Ao erguer-se da cama, Iara notou que sua pele estava marcada por traços, qual rabiscos, garatujas de criança, produzidos pelas marcas do lençol. Seguiu em direção ao banheiro, atravessou o corredor e alcançou a sala. À procura da irmã, encontrou apenas seu vestígio: a louça suja e as migalhas de pão salpicadas sobre a mesa. Foi à cozinha, esquentou o café e recostou-se no sofá.
Iara padecia sozinha no apartamento, sem ter ninguém que a acudisse. E foi de um sentimento de vazio que recobrou à memória o sonho passado na noite anterior: a cena era a de um traficante que, junto ao chefe do morro, debandavam em fuga numa noite chuvosa, de relento e frio, após uma incursão de policiais à favela. O carro em que escapavam ultrapassava becos e ruas perseguido pelos comboios da polícia, cujas sirenes ressoavam estridentes. O traficante guiava o veículo com destreza, enquanto o chefe do morro portava um fuzil sobre o colo. Tinha o cuidado de quem carregava um recém-nascido e a tensão de quem é acossado inesperadamente.
Quando atravessavam a ponte Rio-Niterói, viram-se cercados e forçados a estancar o veículo.
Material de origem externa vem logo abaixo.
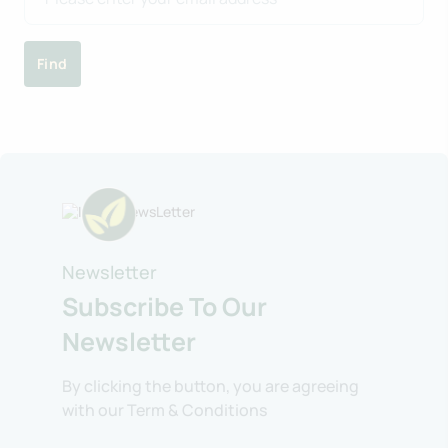
Find
Newsletter
Subscribe To Our
Newsletter
By clicking the button, you are agreeing
with our Term & Conditions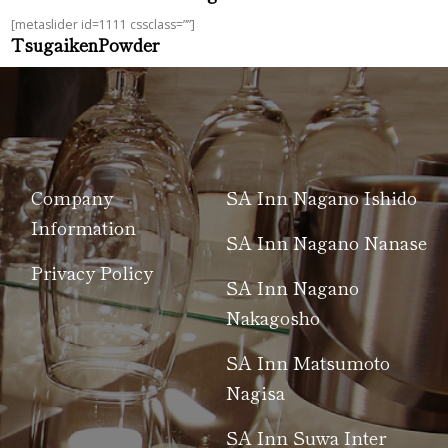
[metaslider id=1111 cssclass=””]
TsugaikenPowder
Company
SA Inn Nagano Ishido
Information
SA Inn Nagano Nanase
Privacy Policy
SA Inn Nagano
Nakagosho
SA Inn Matsumoto
Nagisa
SA Inn Suwa Inter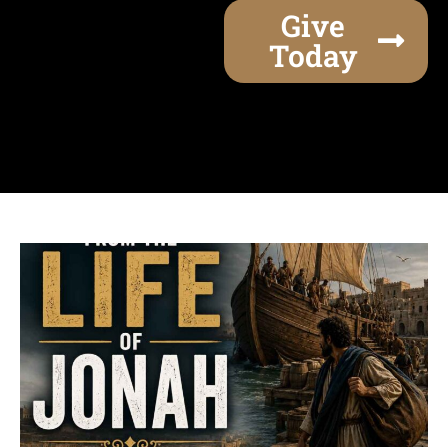
Give
Today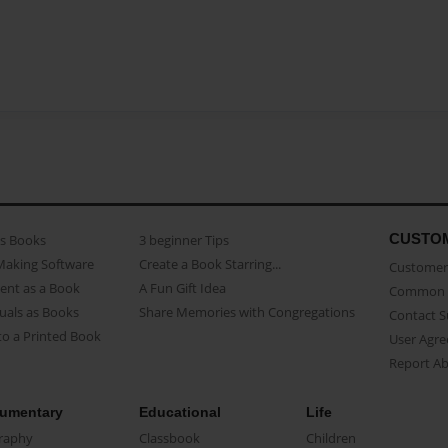
CUSTO
as Books
3 beginner Tips
Making Software
Create a Book Starring...
Customer 
ent as a Book
A Fun Gift Idea
Common 
uals as Books
Share Memories with Congregations
Contact 
o a Printed Book
User Agr
Report A
umentary
Educational
Life
raphy
Classbook
Children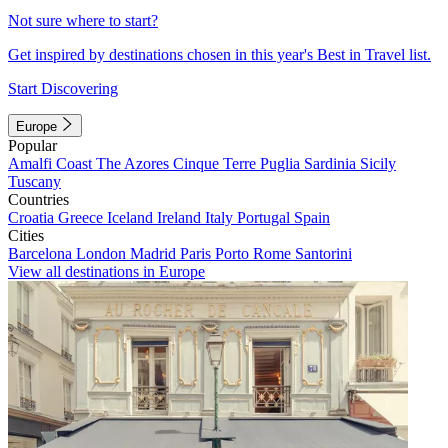
Not sure where to start?
Get inspired by destinations chosen in this year's Best in Travel list.
Start Discovering
Europe
Popular
Amalfi Coast
The Azores
Cinque Terre
Puglia
Sardinia
Sicily
Tuscany
Countries
Croatia
Greece
Iceland
Ireland
Italy
Portugal
Spain
Cities
Barcelona
London
Madrid
Paris
Porto
Rome
Santorini
View all destinations in Europe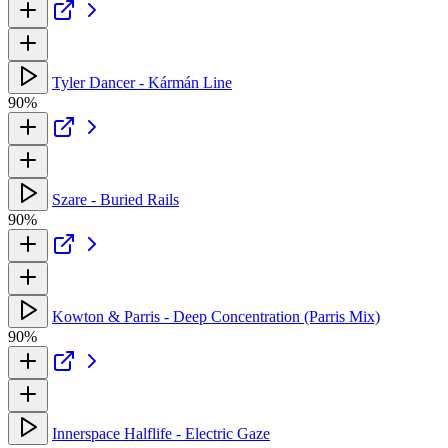
Tyler Dancer - Kármán Line
90%
Szare - Buried Rails
90%
Kowton & Parris - Deep Concentration (Parris Mix)
90%
Innerspace Halflife - Electric Gaze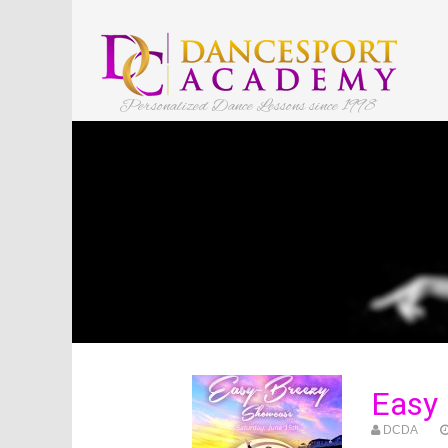
Personalized Dance Lessons since 1998
Easy
DCDA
O traficante de pronto se rendeu, ao passo que o chefe do morro, em súbito desatino, saltou do automóvel e com o fuzil em punho desatou um turbilhão de tiros ininterruptos. A escuridão do céu foi rompida por um grito que ecoou no pesadelo durante um tempo indefinido.
Aquela lembrança deixou Iara prostrada. Avistou a janela e caminhou rumo à varanda, onde ficou meditando. Um ruído longínquo ainda trepidava em sua cabeça. De cócoras, Iara amparava o queixo nas duas mãos, serena, como se o silêncio tivesse encontrado seu ninho. Com o olhar alçava voo, sentindo a brisa que acaricia as árvores. O sol, recortado à beira das montanhas, despedia-se para o fundo do mar.